Following a meeting to inform staff of Roberts’ resignation, senior management sent this memo to Global News employees, which states:
“Leslie Roberts has resigned, effective immediately, from his position as Anchor and Executive Editor of Global Toronto, and co-host of The National Morning Show. In light of the findings of an internal investigation, conducted on the basis of our Business Conduct Standards and the Global News Journalistic Principles and Practices, Global News is satisfied with today’s outcome,” the statement read. “Global News remains committed to balanced and ethical journalism produced in the public’s interest.
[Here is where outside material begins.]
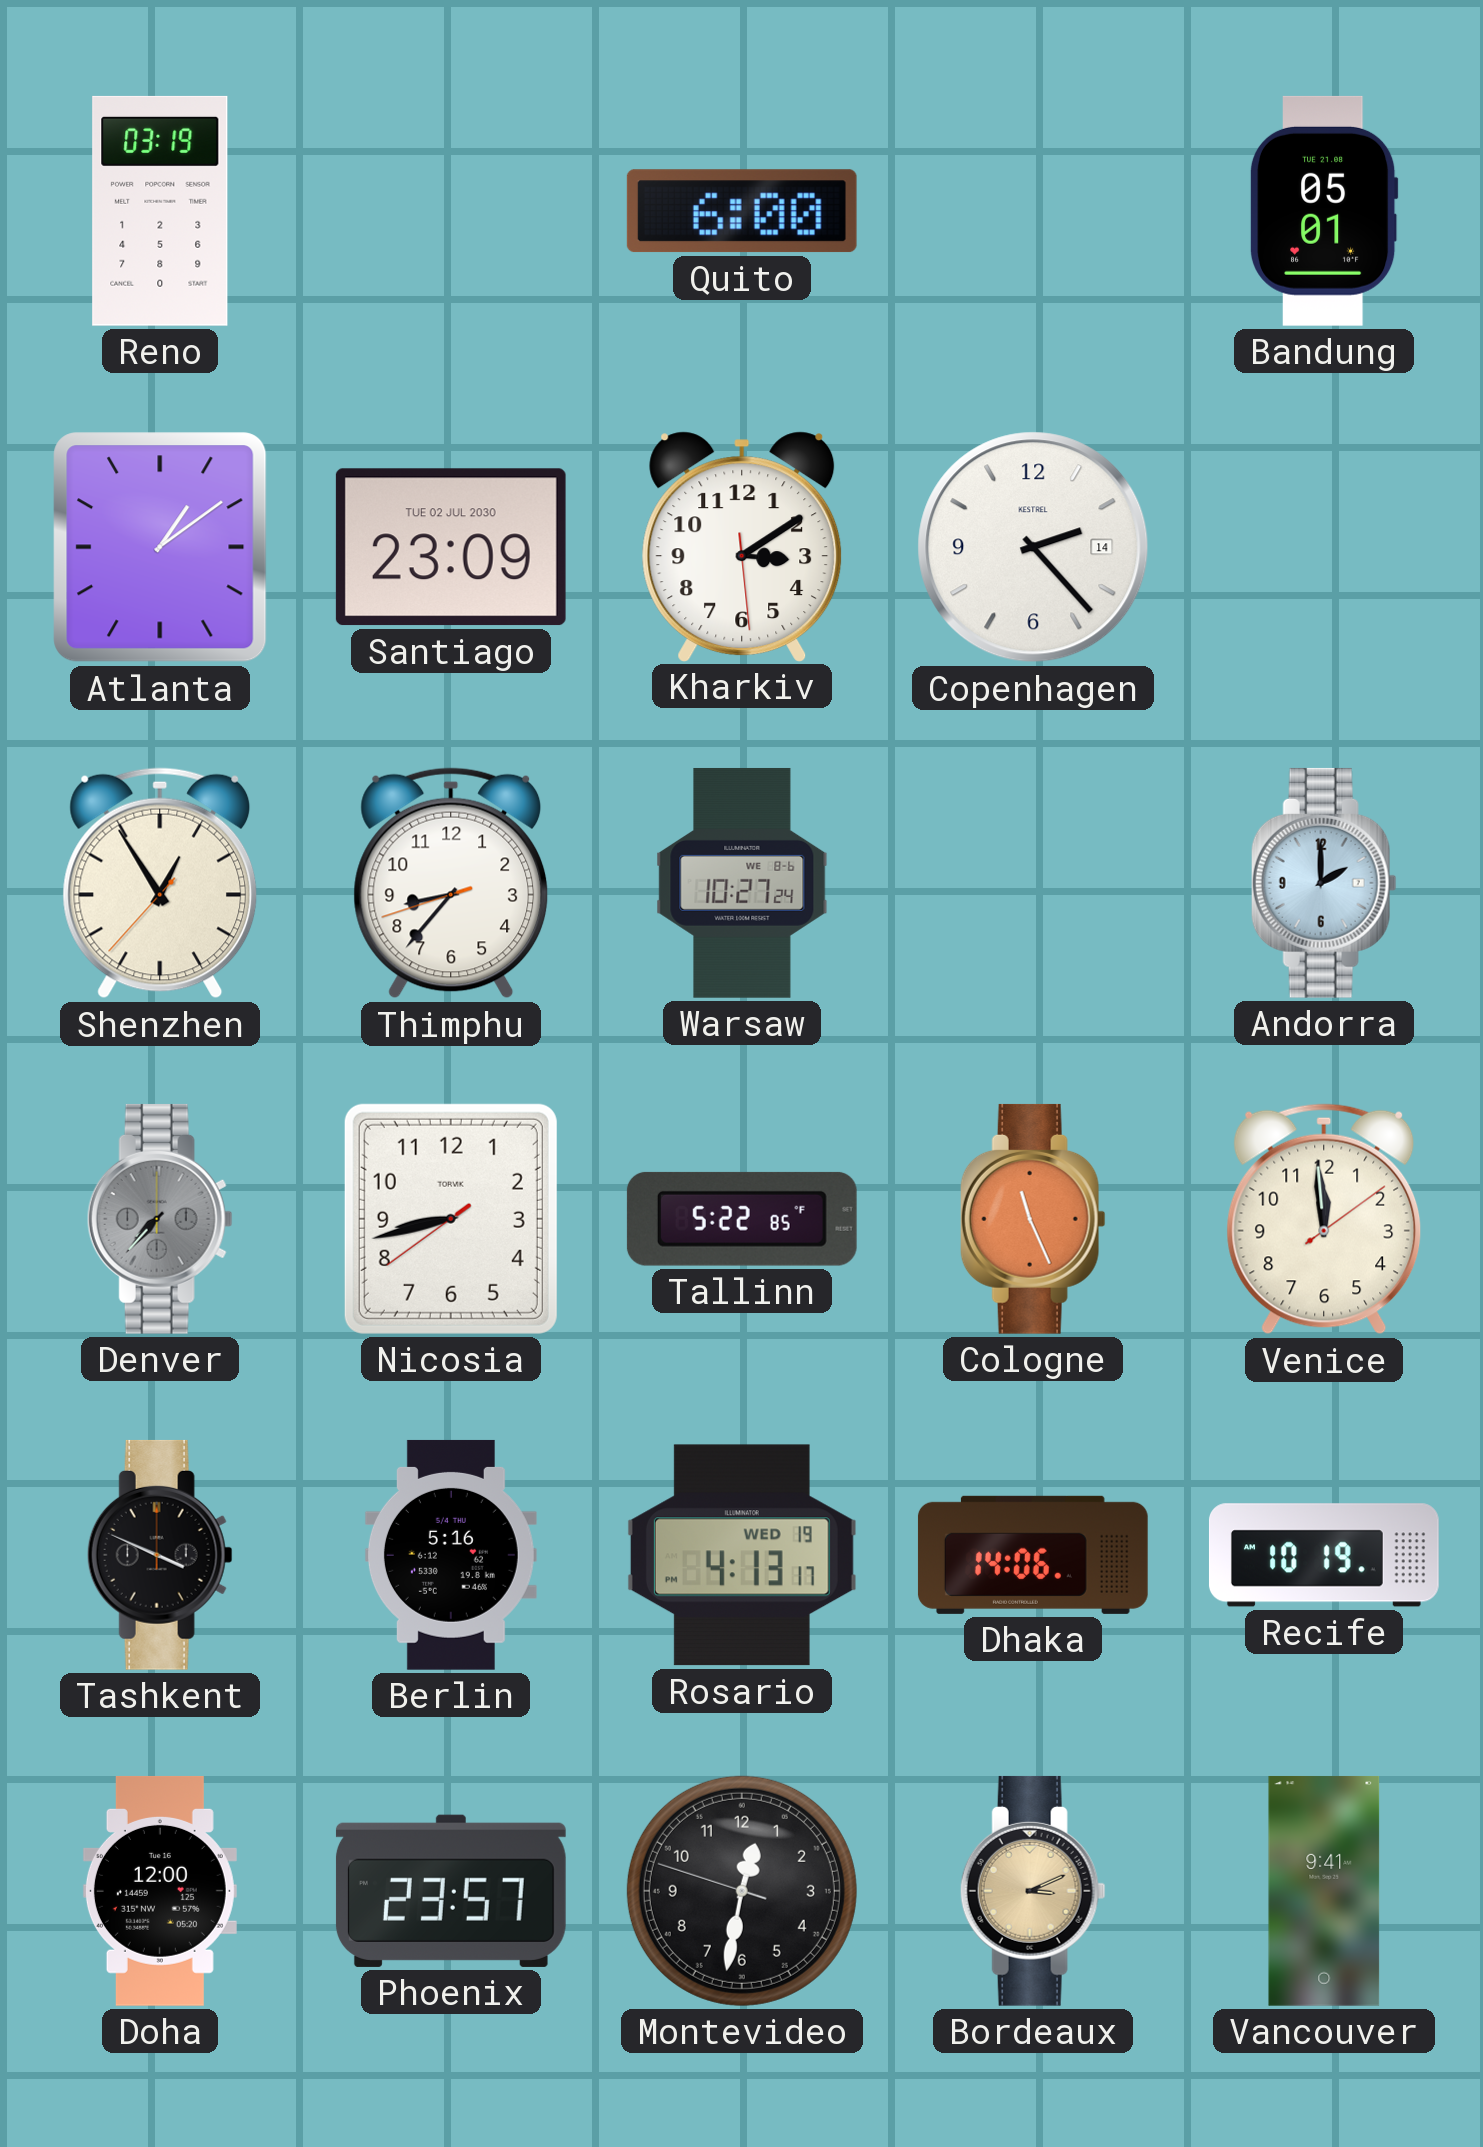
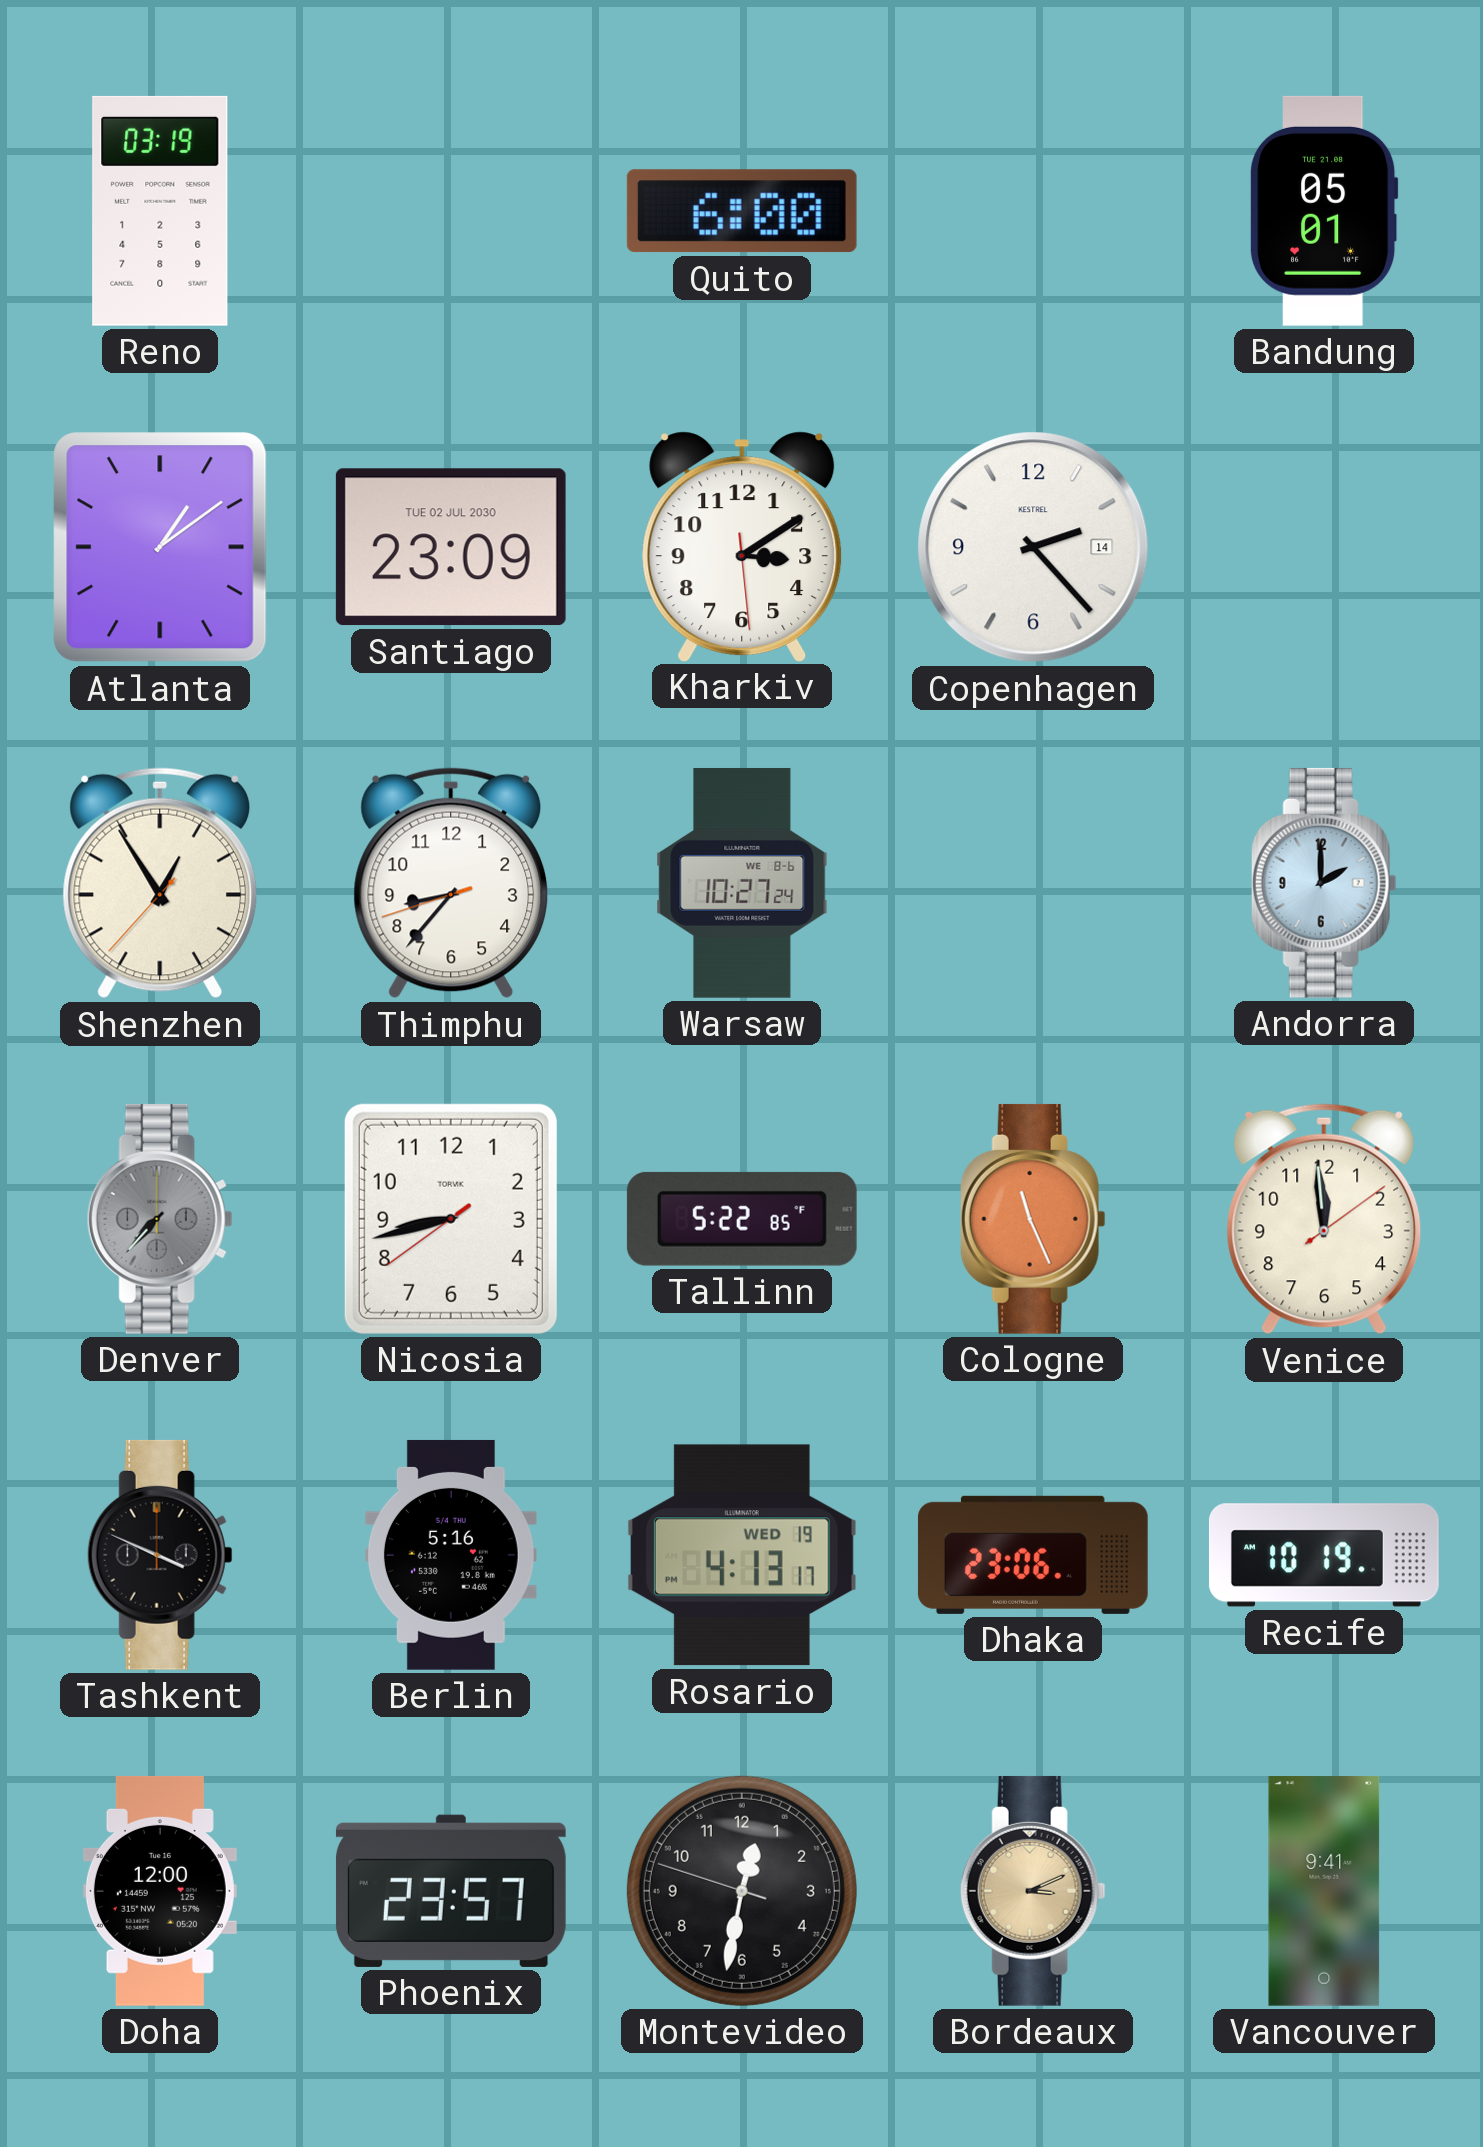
Dhaka: 14:06 -> 23:06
We will not be offering further comment at this time.”
Roberts’ suspension last Thursday preceded a Toronto Star report which detailed his relationship with Buzz PR, a company he co-founded with Kashif Khan.
Global News has made public Mr. Roberts’ letter of resignation.
“I am resigning my position as News Anchor and Executive Editor of Global Toronto effective immediately. I regret the circumstances, specifically a failure to disclose information, which led to this outcome.
Over the past 15 years, I have worked within a news organization and among colleagues who are the best in the business. For that privilege, I will always be grateful.
Roberts acknowledged the appearance of conflict in his initial conversation with The Star, saying “I agree this doesn’t look very good.” However, he told The Star that he never directly accepted payment from a client to be a guest on any Global News program. He also told The Star he would resign from Buzz PR.
Ethical scandals involving high profile Canadian journalists have surfaced in the Canadian media landscape over the last year after investigative reporters revealed not only Roberts’ association with a PR firm, but also the actions of CBC personalities Peter Mansbridge and Amanda Lang.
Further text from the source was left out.